[Stored records]
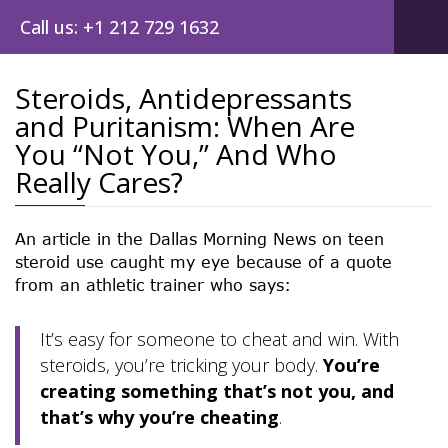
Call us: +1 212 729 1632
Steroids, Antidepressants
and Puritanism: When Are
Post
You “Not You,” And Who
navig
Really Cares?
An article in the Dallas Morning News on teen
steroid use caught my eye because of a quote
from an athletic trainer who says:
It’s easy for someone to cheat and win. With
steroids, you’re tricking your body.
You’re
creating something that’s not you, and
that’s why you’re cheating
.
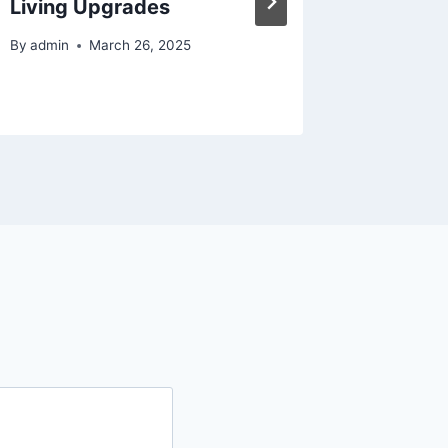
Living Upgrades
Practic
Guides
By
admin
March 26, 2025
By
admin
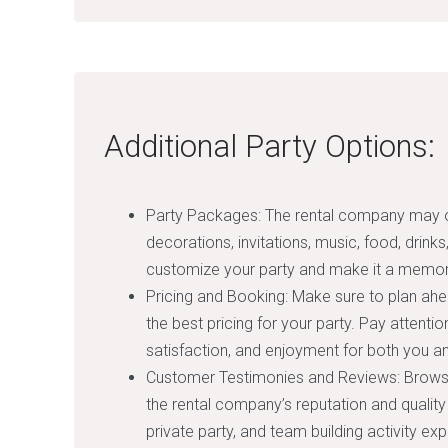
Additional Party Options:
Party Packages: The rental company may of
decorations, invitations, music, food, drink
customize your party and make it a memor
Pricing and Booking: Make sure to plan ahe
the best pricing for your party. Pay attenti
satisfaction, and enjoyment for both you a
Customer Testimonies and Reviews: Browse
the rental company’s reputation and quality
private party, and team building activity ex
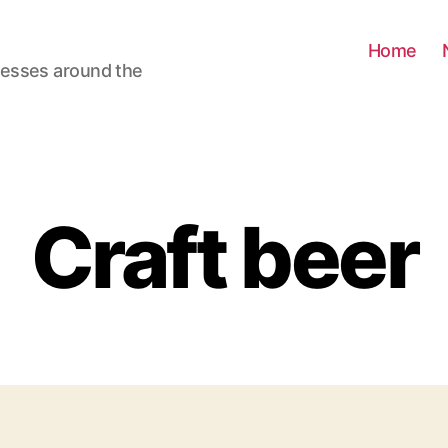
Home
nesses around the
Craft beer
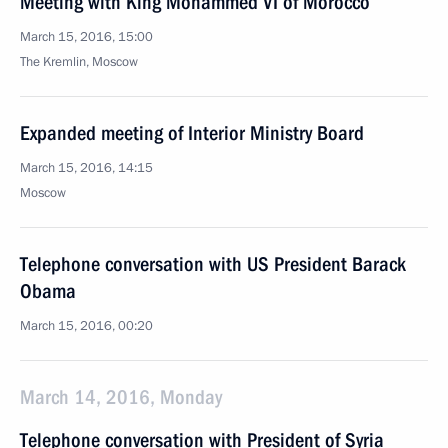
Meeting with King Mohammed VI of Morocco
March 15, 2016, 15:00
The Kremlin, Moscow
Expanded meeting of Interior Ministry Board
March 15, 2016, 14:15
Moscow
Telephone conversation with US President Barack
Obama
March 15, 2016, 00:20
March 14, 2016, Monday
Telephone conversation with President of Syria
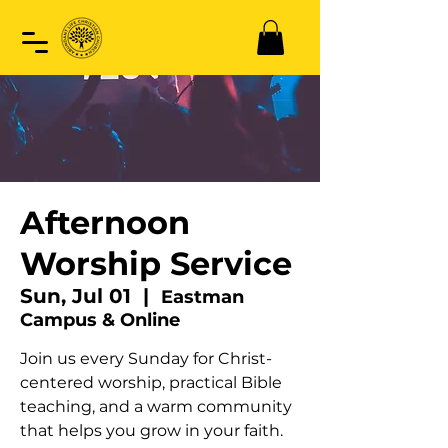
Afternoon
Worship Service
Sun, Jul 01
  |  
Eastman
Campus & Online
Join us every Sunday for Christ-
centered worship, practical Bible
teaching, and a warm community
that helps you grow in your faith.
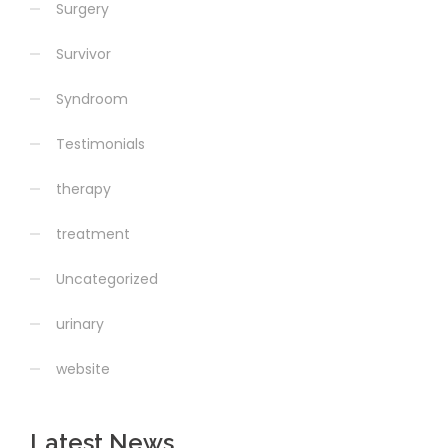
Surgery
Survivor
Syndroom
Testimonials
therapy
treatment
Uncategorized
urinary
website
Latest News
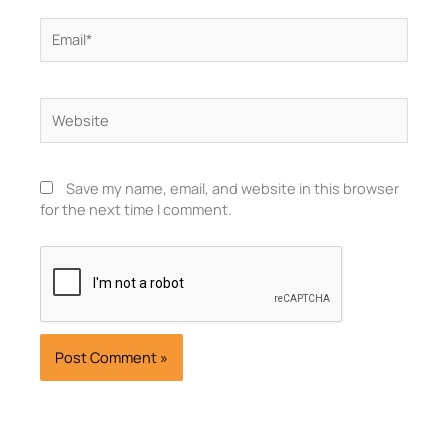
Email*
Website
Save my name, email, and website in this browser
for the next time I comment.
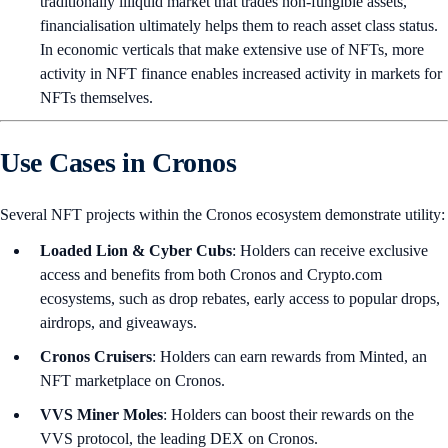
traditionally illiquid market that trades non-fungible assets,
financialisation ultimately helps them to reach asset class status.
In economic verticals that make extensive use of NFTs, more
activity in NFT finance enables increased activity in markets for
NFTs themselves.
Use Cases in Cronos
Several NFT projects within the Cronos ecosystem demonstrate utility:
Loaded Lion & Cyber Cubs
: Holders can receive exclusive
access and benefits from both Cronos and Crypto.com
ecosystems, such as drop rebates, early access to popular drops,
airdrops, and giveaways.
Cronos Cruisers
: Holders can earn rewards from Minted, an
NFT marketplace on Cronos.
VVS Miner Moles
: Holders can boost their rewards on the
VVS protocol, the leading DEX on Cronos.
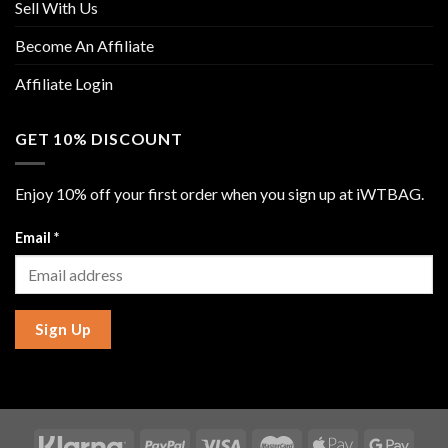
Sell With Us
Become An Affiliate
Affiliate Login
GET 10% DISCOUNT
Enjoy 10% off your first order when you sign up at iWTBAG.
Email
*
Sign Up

_TASK OBJECTIVE_. Starting at the line with "GET 10% DISCOUNT", restate each line through the end of the records, both ends included, and stop there.

_RESPONSE TO THIS EXERCISE_.
GET 10% DISCOUNT
Enjoy 10% off your first order when you sign up at iWTBAG.
Email
*
Sign Up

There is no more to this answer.